Belos: BiCGSTAB is broken

mhoemmen commented 6 years ago

@trilinos/belos @vbrunini @jclause

We noticed that Belos' BiCGSTAB implementation was failing to converge for a small (32 x 32) unpreconditioned nonsymmetric (but not badly so) linear system. The linear system has real eigenvalues and RCOND about 1.0e9. Both Belos' GMRES and AztecOO's BiCGSTAB handle it just fine.

I wrote my own Tpetra-only BiCGSTAB implementation based on the "Templates" book, in particular the Matlab code here. It converged just fine, in a number of iterations comparable to Belos' GMRES.

Motivation and Context

Many users of our application specify BiCGSTAB as a default solver in their input decks. Its memory use does not depend on the number of iterations / restart length, but it can handle nonsymmetric linear systems.
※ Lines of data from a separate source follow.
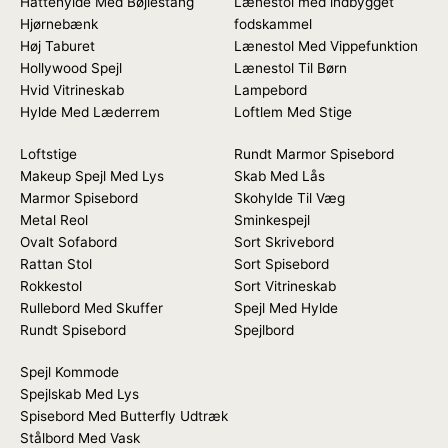
Hattehylde Med Bøjlestang
Lænestol med indbygget
Hjørnebænk
fodskammel
Høj Taburet
Lænestol Med Vippefunktion
Hollywood Spejl
Lænestol Til Børn
Hvid Vitrineskab
Lampebord
Hylde Med Læderrem
Loftlem Med Stige
Loftstige
Rundt Marmor Spisebord
Makeup Spejl Med Lys
Skab Med Lås
Marmor Spisebord
Skohylde Til Væg
Metal Reol
Sminkespejl
Ovalt Sofabord
Sort Skrivebord
Rattan Stol
Sort Spisebord
Rokkestol
Sort Vitrineskab
Rullebord Med Skuffer
Spejl Med Hylde
Rundt Spisebord
Spejlbord
Spejl Kommode
Spejlskab Med Lys
Spisebord Med Butterfly Udtræk
Stålbord Med Vask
This makes it a good compromise between CG and GMRES.

We would like BiCGSTAB to work to achieve our goal of replacing use of AztecOO with the Tpetra-based solver stack.

Possible Solution

As a temporary fix, use the framework in belos/tpetra/src/solvers to inject my Tpetra-only solver into Belos::SolverFactory.
Fix Belos::BiCGStab{Iter,SolMgr}. (It's not clear which class is causing the problem.) It may be easier just to use the known working Tpetra-only implementation as a guide to rewrite the existing implementation.

hkthorn commented 6 years ago

@mhoemmen Can you provide the small linear system that illustrated this issue? I've been looking at the BiCGStab implementation and I want to reproduce what you are seeing.

mhoemmen commented 6 years ago

@hkthorn I'll send it to you. I was out all last week in all-day meetings.

amklinv commented 6 years ago

That's unfortunate. I'm curious to find out what's causing the issue.

mhoemmen commented 6 years ago

I added some code to a branch to help with debugging this issue.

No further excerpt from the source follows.